Di kelas KBMN, peserta sering diberi latihan singkat: satu paragraf materi diminta diringkas menjadi 3–4 kalimat resume.

Awalnya memang sulit. Banyak yang bingung harus membuang bagian mana. Tapi setelah mencoba, peserta jadi terbiasa berpikir kritis: “Mana yang inti, mana yang bisa ditinggalkan?”

Saya sendiri awalnya gugup. Namun setelah beberapa kali latihan, aku mulai terbiasa. Resume yang dulu penuh salinan berubah menjadi tulisan singkat tapi padat makna.

Selain ringkas dan jelas, resume juga harus bebas plagiasi. Caranya:

a)     Tulis ulang dengan gaya bahasa sendiri.

b)    Jika perlu mengutip, gunakan tanda kutip dan sebutkan sumber.

c)     Latihan parafrase: ubah susunan kalimat tanpa mengubah makna.

Dengan begitu, resume bukan hanya rapi, tapi juga orisinal.

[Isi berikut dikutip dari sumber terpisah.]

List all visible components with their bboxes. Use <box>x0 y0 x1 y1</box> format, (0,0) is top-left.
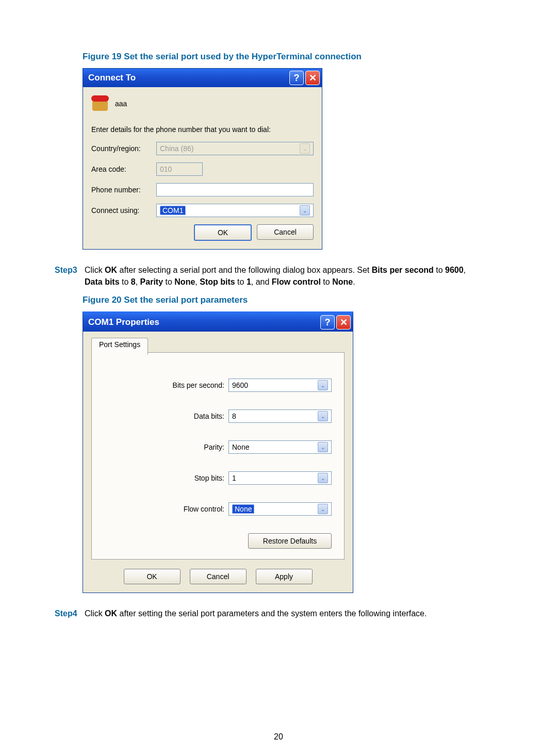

Kini, bagi saya, menulis resume tidak lagi menakutkan. Justru aku menikmatinya. Setiap resume yang aku tulis membuatnya merasa semakin paham dan bisa menjelaskan materi dengan mudah kepada teman.

Aku akhirnya menemukan filosofi sederhana:
Menulis resume itu seperti menyaring teh. Ampasnya dibuang, sarinya yang kita nikmati.

Resume bukan sekadar tugas kelas, tapi seni menangkap esensi kehidupan: memilih yang penting, membuang yang berlebihan, dan menyampaikannya dengan jernih.

Maka, jangan takut menulis resume. Ingat tiga kunci tadi: Ringkas – Bahasa Sendiri – Tepat Sasaran.
Karena resume yang baik bukan hanya mencatat, tapi juga membentuk cara kita berpikir.

Atau, seperti kata Ibu Raliyanti,
“Jangan hanya hadir di kelas, hadir juga dalam catatan dan pemahaman kita.”